En l’occurrence, nous avons analysé le dernier édito de Riss, le grand gagnant de l’attentat du 7 janvier 2015, puisque ce dessinateur triste est devenu le chef du Charlie 2.0, qui a vite retrouvé son véritable niveau de lectorat : confidentiel.
Mais ce n’est pas une raison pour négliger sa voix, puisqu’elle fait partie du concert des opinions. On va très vite comprendre que le langage sert à tout. Il est question, dans cette édition du 4 juin 2025 de la Russie et de Gaza. Analyse par tranches.
On ne connaît pas encore l’identité des responsables des dégradations commises ce week-end contre le Mémorial de la Shoah et trois synagogues parisiennes, généreusement aspergés de peinture verte. Peut-être une action commanditée par les Russes, comme celle qui avait vu des étoiles de David taguées sur les murs de Paris il y a un an et demi. La peinture verte serait, selon certains observateurs, la marque de l’islam, et on peut se demander si ce n’est pas une nouvelle provocation visant à crisper davantage la société française, en dressant les communautés les unes contre les autres.

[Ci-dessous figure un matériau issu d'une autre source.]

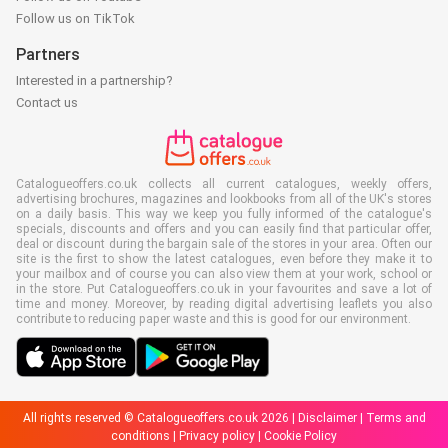
Follow us on TikTok
Partners
Interested in a partnership?
Contact us
Catalogueoffers.co.uk collects all current catalogues, weekly offers,
advertising brochures, magazines and lookbooks from all of the UK's stores
on a daily basis. This way we keep you fully informed of the catalogue's
specials, discounts and offers and you can easily find that particular offer,
deal or discount during the bargain sale of the stores in your area. Often our
site is the first to show the latest catalogues, even before they make it to
your mailbox and of course you can also view them at your work, school or
in the store. Put Catalogueoffers.co.uk in your favourites and save a lot of
time and money. Moreover, by reading digital advertising leaflets you also
contribute to reducing paper waste and this is good for our environment.
All rights reserved © Catalogueoffers.co.uk 2026 |
Disclaimer
|
Terms and
conditions
|
Privacy policy
|
Cookie Policy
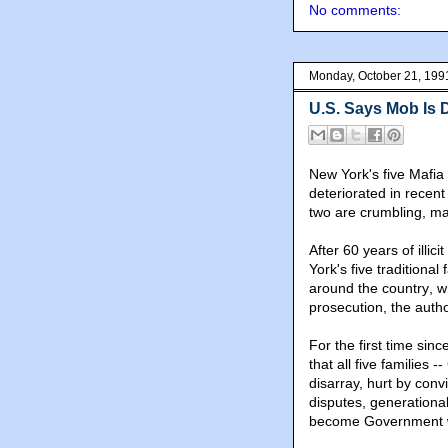
No comments:
Monday, October 21, 199
U.S. Says Mob Is 
New York's five Mafia 
deteriorated in recent
two are crumbling, ma
After 60 years of ill
York's five traditional
around the country
, 
prosecution, the autho
For the first time sin
that all five familie
disarray, hurt by conv
disputes, generation
become Government w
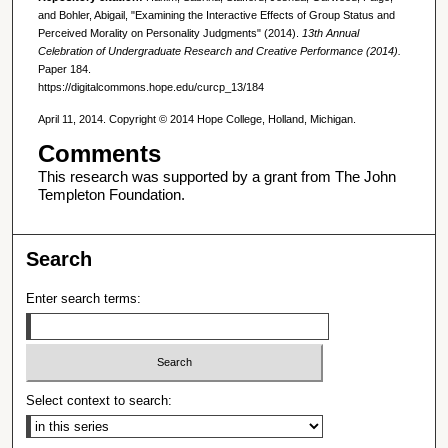
and Bohler, Abigail, "Examining the Interactive Effects of Group Status and
Perceived Morality on Personality Judgments" (2014).
13th Annual
Celebration of Undergraduate Research and Creative Performance (2014).
Paper 184.
https://digitalcommons.hope.edu/curcp_13/184
April 11, 2014. Copyright © 2014 Hope College, Holland, Michigan.
Comments
This research was supported by a grant from The John
Templeton Foundation.
Search
Enter search terms:
Select context to search:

On a une autre piste pour cette provocation dont personne ou presque n’a parlé, et qui n’a pas été reprise comme d’habitude, tant elle sentait le fabriqué : depuis que les Israéliens sont entrés dans la phase active du génocide, les actes dits antisémites ont augmenté en France (1 570 en 2024, chiffre de l’Intérieur du CRIF). Rappelons qu’une remarque antisémite est aujourd’hui considérée comme un acte antisémite, et traitée comme tel. Maintenant, l’antisionisme est en passe de devenir un délit.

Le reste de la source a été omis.